Nouvelles complètes, tome 1 (1956-1962) : 29 €.

Autre bonne nouvelle, la sortie du numéro 5 de Nazi Knife, toujours aussi beau, toujours aussi crétin et méchant. C'est stupide comme un dessin punk, ça peut faire aussi mal aux yeux que la musique noise aux oreilles mais, attention : on est susceptible de jouir précocement tellement c'est à côté de la plaque et totalement dégénéré. Bref, les nazis auraient détesté mais Grand-Guignol en raffole.
Il existe un numéro fantôme de cette dernière livraison, le numéro 55. Malheureusement, aussitôt sorti, aussitôt épuisé. Qu'on se rassure, il reste plein d'exemplaires du numéro 5. 15 €.
Plein d'images sublimes tirées de NK#5 ici :
http://nkzine.free.fr/NK05.html

Le label Tanz Procesz, dont nous sommes de gros fans, n'en finit pas de pervertir la France, à base de musique bien déglinguée. Si vous suivez le label, passez à la librairie pour voir et écouter leurs dernières productions (comme d'habitude, tous les supports sont bons pour combler nos oreilles déviantes : K7, CD-R, vinyle, DVD. Et, comme d'hab, les tirages sont minuscules).
A ne pas rater, en janvier sur Tanz Procesz, une sortie CD (vrai pressage) d'archives de Ghédalia Tazartès. On a entendu parler d'autres trucs prévus méchamment excitants, mais il est trop tôt pour les évoquer ici.
http://tanzprocesz.free.fr/

Les éditions Finitude nous gâtent en rééditant, trente ans après, le Jérôme de Jean-Pierre Martinet. Voici un livre désespéré, qui s'inscrit dans cette veine littéraire française ultra sombre que nous aimons tant (pensez à Céline, Maurice Raphaël, etc.). A lire de toute urgence ! Et à relire, encore, toujours, frénétiquement...
La quatrième de couverture : "Entre détracteurs enragés et admirateurs fascinés, Jérôme est de ces romans qui interdisent la modération.
L'histoire est pourtant simple : obsédé par Polly, la jeune fille qu'il croit aimer, Jérôme Bauche se lance dans une quête hallucinée à travers une ville étrange, un peu Paris un peu Saint-Pétersbourg.

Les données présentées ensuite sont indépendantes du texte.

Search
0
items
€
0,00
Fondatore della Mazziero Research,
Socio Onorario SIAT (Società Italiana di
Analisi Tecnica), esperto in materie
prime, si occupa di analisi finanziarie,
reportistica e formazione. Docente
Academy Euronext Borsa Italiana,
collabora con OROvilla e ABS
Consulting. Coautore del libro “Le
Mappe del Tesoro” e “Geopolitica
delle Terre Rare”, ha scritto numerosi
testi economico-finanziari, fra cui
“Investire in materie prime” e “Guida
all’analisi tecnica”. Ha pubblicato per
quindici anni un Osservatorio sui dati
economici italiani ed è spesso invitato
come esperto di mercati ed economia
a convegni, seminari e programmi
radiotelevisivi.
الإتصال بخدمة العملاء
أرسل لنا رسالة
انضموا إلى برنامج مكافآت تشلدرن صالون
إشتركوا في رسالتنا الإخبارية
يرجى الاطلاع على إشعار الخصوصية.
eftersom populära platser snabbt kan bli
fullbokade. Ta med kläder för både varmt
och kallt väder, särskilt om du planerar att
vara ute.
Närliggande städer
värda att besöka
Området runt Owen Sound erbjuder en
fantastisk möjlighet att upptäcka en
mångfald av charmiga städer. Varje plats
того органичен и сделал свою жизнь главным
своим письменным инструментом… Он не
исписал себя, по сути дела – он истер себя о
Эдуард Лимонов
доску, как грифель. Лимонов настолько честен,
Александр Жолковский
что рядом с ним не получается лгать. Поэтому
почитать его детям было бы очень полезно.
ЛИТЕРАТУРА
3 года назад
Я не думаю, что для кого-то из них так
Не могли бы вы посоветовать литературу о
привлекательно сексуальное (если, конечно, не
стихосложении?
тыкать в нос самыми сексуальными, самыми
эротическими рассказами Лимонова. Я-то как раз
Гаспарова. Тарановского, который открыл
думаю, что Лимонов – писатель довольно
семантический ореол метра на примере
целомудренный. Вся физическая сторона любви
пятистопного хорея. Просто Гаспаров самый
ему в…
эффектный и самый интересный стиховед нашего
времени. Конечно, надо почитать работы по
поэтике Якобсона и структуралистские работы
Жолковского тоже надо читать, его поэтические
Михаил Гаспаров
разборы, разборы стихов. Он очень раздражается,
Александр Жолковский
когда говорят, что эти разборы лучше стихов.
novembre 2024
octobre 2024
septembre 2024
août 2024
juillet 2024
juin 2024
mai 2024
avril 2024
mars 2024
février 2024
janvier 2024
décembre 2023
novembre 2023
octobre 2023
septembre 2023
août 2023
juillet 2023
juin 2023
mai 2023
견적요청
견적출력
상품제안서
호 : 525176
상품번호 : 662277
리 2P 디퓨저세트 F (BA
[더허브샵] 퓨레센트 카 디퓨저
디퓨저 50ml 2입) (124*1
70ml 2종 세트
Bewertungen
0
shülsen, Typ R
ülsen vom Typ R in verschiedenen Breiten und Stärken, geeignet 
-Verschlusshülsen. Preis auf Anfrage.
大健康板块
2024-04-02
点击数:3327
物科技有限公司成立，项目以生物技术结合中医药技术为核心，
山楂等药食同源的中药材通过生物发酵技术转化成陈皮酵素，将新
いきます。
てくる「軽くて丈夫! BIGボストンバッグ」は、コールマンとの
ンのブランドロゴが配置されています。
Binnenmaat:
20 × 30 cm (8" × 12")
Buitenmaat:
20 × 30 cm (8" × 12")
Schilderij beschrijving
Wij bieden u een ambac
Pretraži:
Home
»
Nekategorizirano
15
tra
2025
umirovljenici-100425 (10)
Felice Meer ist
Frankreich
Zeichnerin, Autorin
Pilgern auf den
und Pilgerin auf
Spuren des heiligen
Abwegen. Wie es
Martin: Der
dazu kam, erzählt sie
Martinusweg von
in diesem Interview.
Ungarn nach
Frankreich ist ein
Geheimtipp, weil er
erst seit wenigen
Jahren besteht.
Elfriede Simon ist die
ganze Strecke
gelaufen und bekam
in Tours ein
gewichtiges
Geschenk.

Tel Dante, il s'enfonce irrémédiablement vers l'enfer, et nous y entraîne avec lui. De gré ou de force.
Depuis des années, Jérôme était devenu introuvable et on ne parlait plus qu'à voix basse de ce livre monstre, de ce livre dans lequel Martinet rend hommage à ses maîtres, Dostoïevski, Joyce, Gombrowicz ou Céline, de ce livre qui résonne comme un terrifiant éclat de rire.
Aujourd'hui Jérôme est de retour. On va enfin pouvoir le lire, connaître le délicieux frisson du pire. Et choisir son camp".
Jérôme : 24 €.

Ca y est, les éditions Bazaar nous ont gratifiés de la réédition du livre de référence de Jean-François Giré, Il était une fois... le western européen.
Comment en parler sans paraitre trop élogieux ? C'est absolument impossible, alors sachez qu'il s'agit d'un livre magnifique, somptueux, magistral, indispensable. Chaque page sent la poudre et la sueur. Ce livre est peut-être encore plus beau que les Glittering Images (parutions italiennes sur le sujet).
Si vous aimez le western européen, ne laissez pas passer cette merveille.
c'est cher, mais totalement justifié.
Il était une fois... le western européen, 75 €.